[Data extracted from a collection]
··········
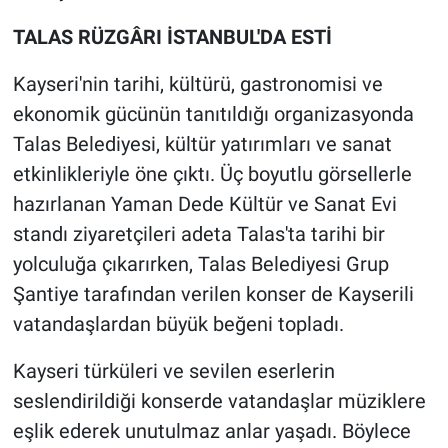
TALAS RÜZGÂRI İSTANBUL'DA ESTİ
Kayseri'nin tarihi, kültürü, gastronomisi ve
ekonomik gücünün tanıtıldığı organizasyonda
Talas Belediyesi, kültür yatırımları ve sanat
etkinlikleriyle öne çıktı. Üç boyutlu görsellerle
hazırlanan Yaman Dede Kültür ve Sanat Evi
standı ziyaretçileri adeta Talas'ta tarihi bir
yolculuğa çıkarırken, Talas Belediyesi Grup
Şantiye tarafından verilen konser de Kayserili
vatandaşlardan büyük beğeni topladı.
Kayseri türküleri ve sevilen eserlerin
seslendirildiği konserde vatandaşlar müziklere
eşlik ederek unutulmaz anlar yaşadı. Böylece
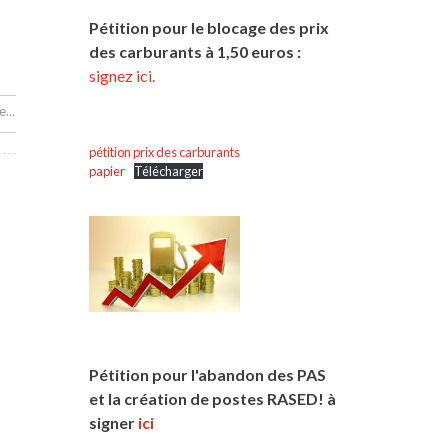
Pétition pour le blocage des prix
des carburants à 1,50 euros :
signez ici.
...
pétition prix des carburants
papier
Télécharger
Pétition pour l'abandon des PAS
et la création de postes RASED! à
signer
ici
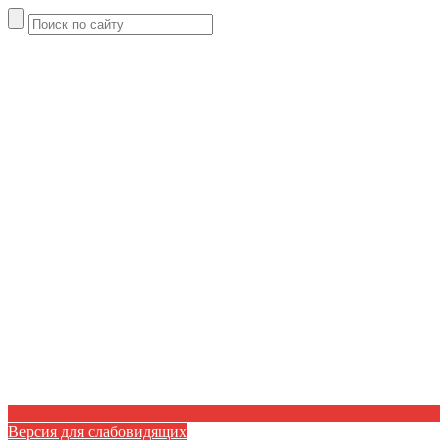
Версия для слабовидящих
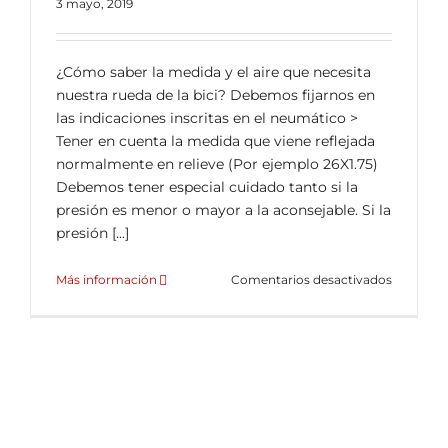
3 mayo, 2019
ALQUILER DE BICICLETAS
¿Cómo saber la medida y el aire que necesita
BLOG
nuestra rueda de la bici? Debemos fijarnos en
las indicaciones inscritas en el neumático >
Tener en cuenta la medida que viene reflejada
OPINIONES
normalmente en relieve (Por ejemplo 26X1.75)
Debemos tener especial cuidado tanto si la
CONTACTO
presión es menor o mayor a la aconsejable. Si la
presión [...]
en
Más información
Comentarios desactivados
Presión
de
aire
en
ruedas
de
bicicletas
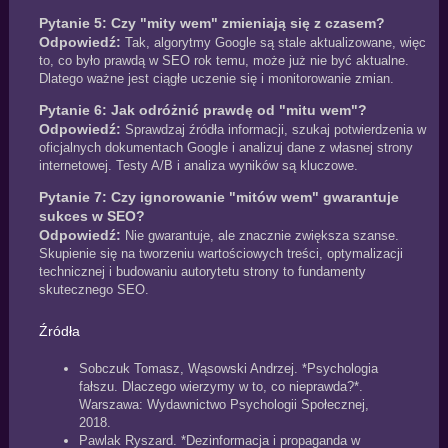
Pytanie 5: Czy "mity wem" zmieniają się z czasem?
Odpowiedź:
Tak, algorytmy Google są stale aktualizowane, więc
to, co było prawdą w SEO rok temu, może już nie być aktualne.
Dlatego ważne jest ciągłe uczenie się i monitorowanie zmian.
Pytanie 6: Jak odróżnić prawdę od "mitu wem"?
Odpowiedź:
Sprawdzaj źródła informacji, szukaj potwierdzenia w
oficjalnych dokumentach Google i analizuj dane z własnej strony
internetowej. Testy A/B i analiza wyników są kluczowe.
Pytanie 7: Czy ignorowanie "mitów wem" gwarantuje
sukces w SEO?
Odpowiedź:
Nie gwarantuje, ale znacznie zwiększa szanse.
Skupienie się na tworzeniu wartościowych treści, optymalizacji
technicznej i budowaniu autorytetu strony to fundamenty
skutecznego SEO.
Źródła
Sobczuk Tomasz, Wąsowski Andrzej. *Psychologia
fałszu. Dlaczego wierzymy w to, co nieprawda?*.
Warszawa: Wydawnictwo Psychologii Społecznej,
2018.
Pawlak Ryszard. *Dezinformacja i propaganda w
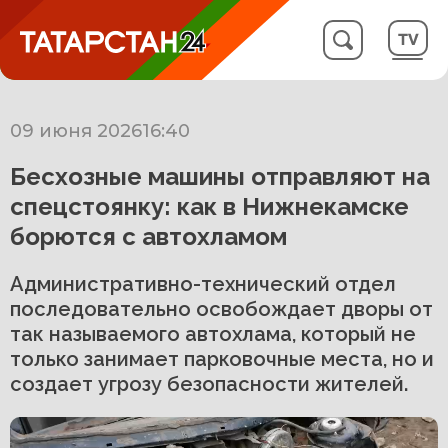
09 июня 2026
16:40
Бесхозные машины отправляют на
спецстоянку: как в Нижнекамске
борются с автохламом
Административно-технический отдел
последовательно освобождает дворы от
так называемого автохлама, который не
только занимает парковочные места, но и
создает угрозу безопасности жителей.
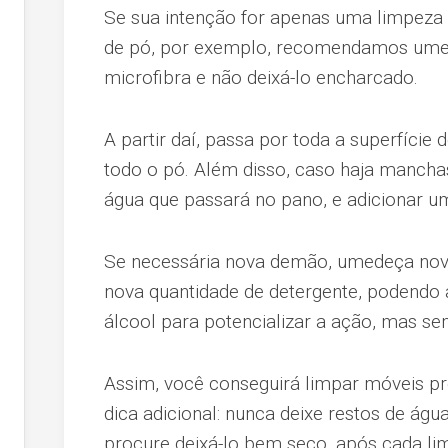
Se sua intenção for apenas uma limpeza
de pó, por exemplo, recomendamos ume
microfibra e não deixá-lo encharcado.
A partir daí, passa por toda a superfície
todo o pó. Além disso, caso haja manchas
água que passará no pano, e adicionar u
Se necessária nova demão, umedeça no
nova quantidade de detergente, podendo
álcool para potencializar a ação, mas se
Assim, você conseguirá limpar móveis pr
dica adicional: nunca deixe restos de á
procure deixá-lo bem seco, após cada li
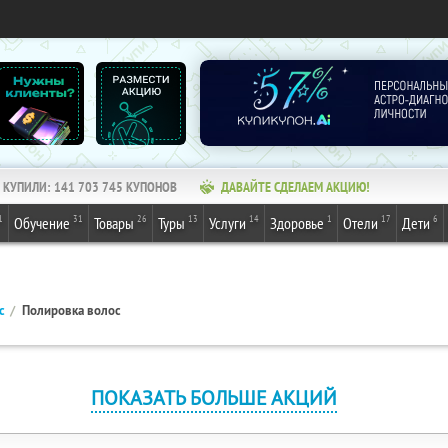
КУПИЛИ:
141 703 745
КУПОНОВ
ДАВАЙТЕ СДЕЛАЕМ АКЦИЮ!
1
31
26
13
14
1
17
6
Обучение
Товары
Туры
Услуги
Здоровье
Отели
Дети
с
Полировка волос
ПОКАЗАТЬ БОЛЬШЕ АКЦИЙ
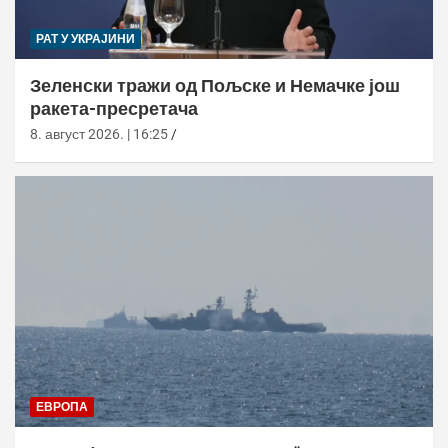
РАТ У УКРАЈИНИ
Зеленски тражи од Пољске и Немачке још
ракета-пресретача
8. август 2026. | 16:25
ЕВРОПА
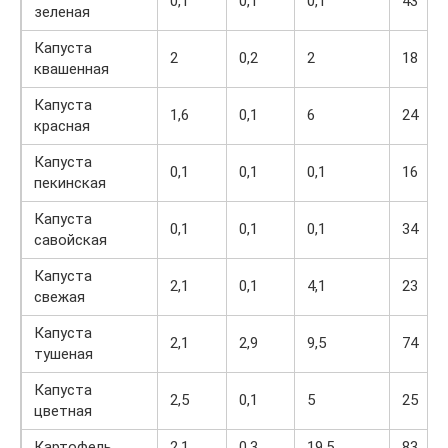
0,1
0,1
0,1
43
зеленая
Капуста
2
0,2
2
18
квашенная
Капуста
1,6
0,1
6
24
красная
Капуста
0,1
0,1
0,1
16
пекинская
Капуста
0,1
0,1
0,1
34
савойская
Капуста
2,1
0,1
4,1
23
свежая
Капуста
2,1
2,9
9,5
74
тушеная
Капуста
2,5
0,1
5
25
цветная
Картофель
2,1
0,3
19,5
83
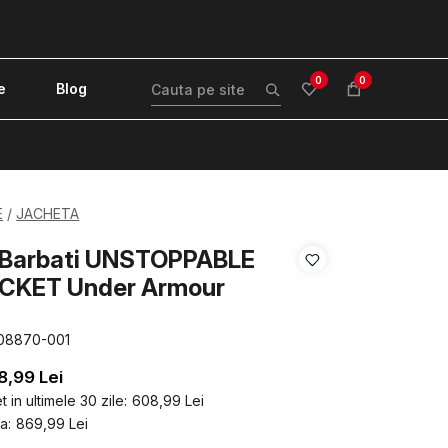
0
0
e
Blog
!
E
JACHETA
 Barbati UNSTOPPABLE
CKET Under Armour
08870-001
8,99
Lei
 in ultimele 30 zile:
608,99
Lei
a:
869,99
Lei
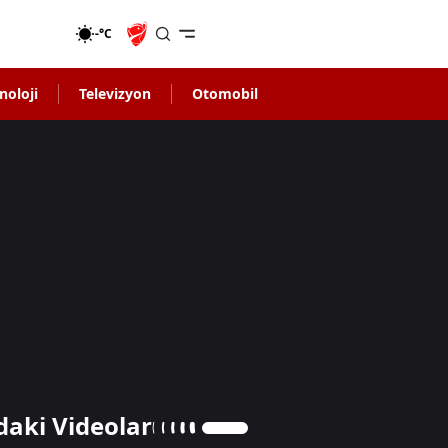
-°C
noloji
Televizyon
Otomobil
daki Videolar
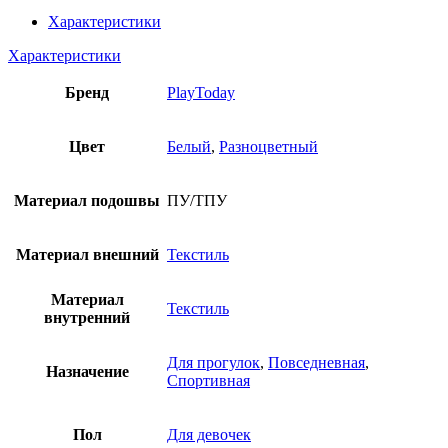
для
девочки
Характеристики
PlayToday
Характеристики
Бренд
PlayToday
Цвет
Белый
,
Разноцветный
Материал подошвы
ПУ/ТПУ
Материал внешний
Текстиль
Материал
Текстиль
внутренний
Для прогулок
,
Повседневная
,
Назначение
Спортивная
Пол
Для девочек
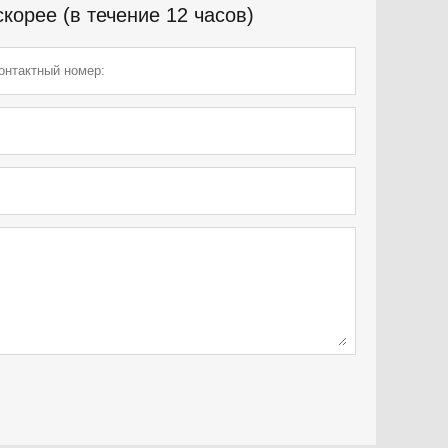
орее (в течение 12 часов)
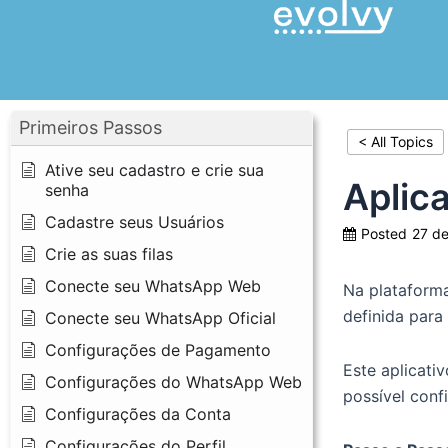
Ir
para
o
conteúdo
Primeiros Passos
< All Topics
Ative seu cadastro e crie sua
Aplica
senha
Cadastre seus Usuários
Posted
27 de
Crie as suas filas
Conecte seu WhatsApp Web
Na plataforma
definida para
Conecte seu WhatsApp Oficial
Configurações de Pagamento
Este aplicati
Configurações do WhatsApp Web
possível conf
Configurações da Conta
Configurações do Perfil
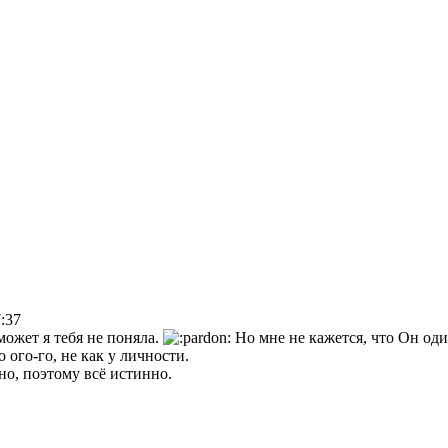
7:37
ожет я тебя не поняла.
Но мне не кажется, что Он оди
о ого-го, не как у личности.
но, поэтому всё истинно.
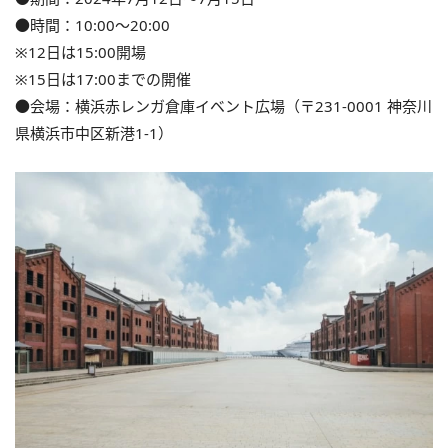
●時間：10:00〜20:00
※12日は15:00開場
※15日は17:00までの開催
●会場：横浜赤レンガ倉庫イベント広場（〒231-0001 神奈川
県横浜市中区新港1-1）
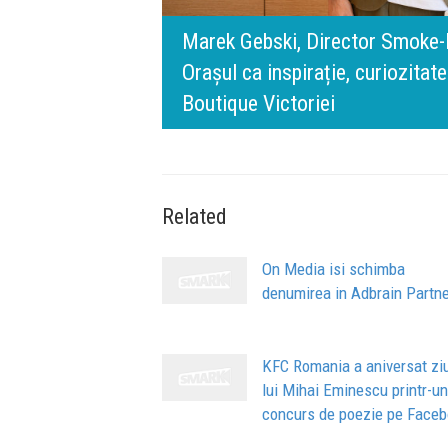
digital.
s, Philip Morris România:
140 de ani de Merc
l BT Visa: A NEW
 filozofia din spatele IQOS
timpului” este să 
de oameni, siguranț
Related
On Media isi schimba
denumirea in Adbrain Partn
KFC Romania a aniversat zi
lui Mihai Eminescu printr-un
concurs de poezie pe Face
··········
__Task to carry out__.
The answer must be the lines from the first one in the records through the line containing "fałszu. Dlaczego wierzymy", copied exactly, with no pictures.

__Result for this task__.
TALAS RÜZGÂRI İSTANBUL'DA ESTİ
Kayseri'nin tarihi, kültürü, gastronomisi ve
ekonomik gücünün tanıtıldığı organizasyonda
Talas Belediyesi, kültür yatırımları ve sanat
etkinlikleriyle öne çıktı. Üç boyutlu görsellerle
hazırlanan Yaman Dede Kültür ve Sanat Evi
standı ziyaretçileri adeta Talas'ta tarihi bir
yolculuğa çıkarırken, Talas Belediyesi Grup
Şantiye tarafından verilen konser de Kayserili
vatandaşlardan büyük beğeni topladı.
Kayseri türküleri ve sevilen eserlerin
seslendirildiği konserde vatandaşlar müziklere
eşlik ederek unutulmaz anlar yaşadı. Böylece
Pétition pour le blocage des prix
des carburants à 1,50 euros :
signez ici.
...
pétition prix des carburants
papier
Télécharger
Pétition pour l'abandon des PAS
et la création de postes RASED! à
signer
ici
Версия для слабовидящих
3 mayo, 2019
ALQUILER DE BICICLETAS
¿Cómo saber la medida y el aire que necesita
BLOG
nuestra rueda de la bici? Debemos fijarnos en
las indicaciones inscritas en el neumático >
Tener en cuenta la medida que viene reflejada
OPINIONES
normalmente en relieve (Por ejemplo 26X1.75)
Debemos tener especial cuidado tanto si la
CONTACTO
presión es menor o mayor a la aconsejable. Si la
presión [...]
en
Más información
Comentarios desactivados
Presión
de
aire
en
ruedas
de
bicicletas
Pytanie 5: Czy "mity wem" zmieniają się z czasem?
Odpowiedź:
Tak, algorytmy Google są stale aktualizowane, więc
to, co było prawdą w SEO rok temu, może już nie być aktualne.
Dlatego ważne jest ciągłe uczenie się i monitorowanie zmian.
Pytanie 6: Jak odróżnić prawdę od "mitu wem"?
Odpowiedź:
Sprawdzaj źródła informacji, szukaj potwierdzenia w
oficjalnych dokumentach Google i analizuj dane z własnej strony
internetowej. Testy A/B i analiza wyników są kluczowe.
Pytanie 7: Czy ignorowanie "mitów wem" gwarantuje
sukces w SEO?
Odpowiedź:
Nie gwarantuje, ale znacznie zwiększa szanse.
Skupienie się na tworzeniu wartościowych treści, optymalizacji
technicznej i budowaniu autorytetu strony to fundamenty
skutecznego SEO.
Źródła
Sobczuk Tomasz, Wąsowski Andrzej. *Psychologia
fałszu. Dlaczego wierzymy w to, co nieprawda?*.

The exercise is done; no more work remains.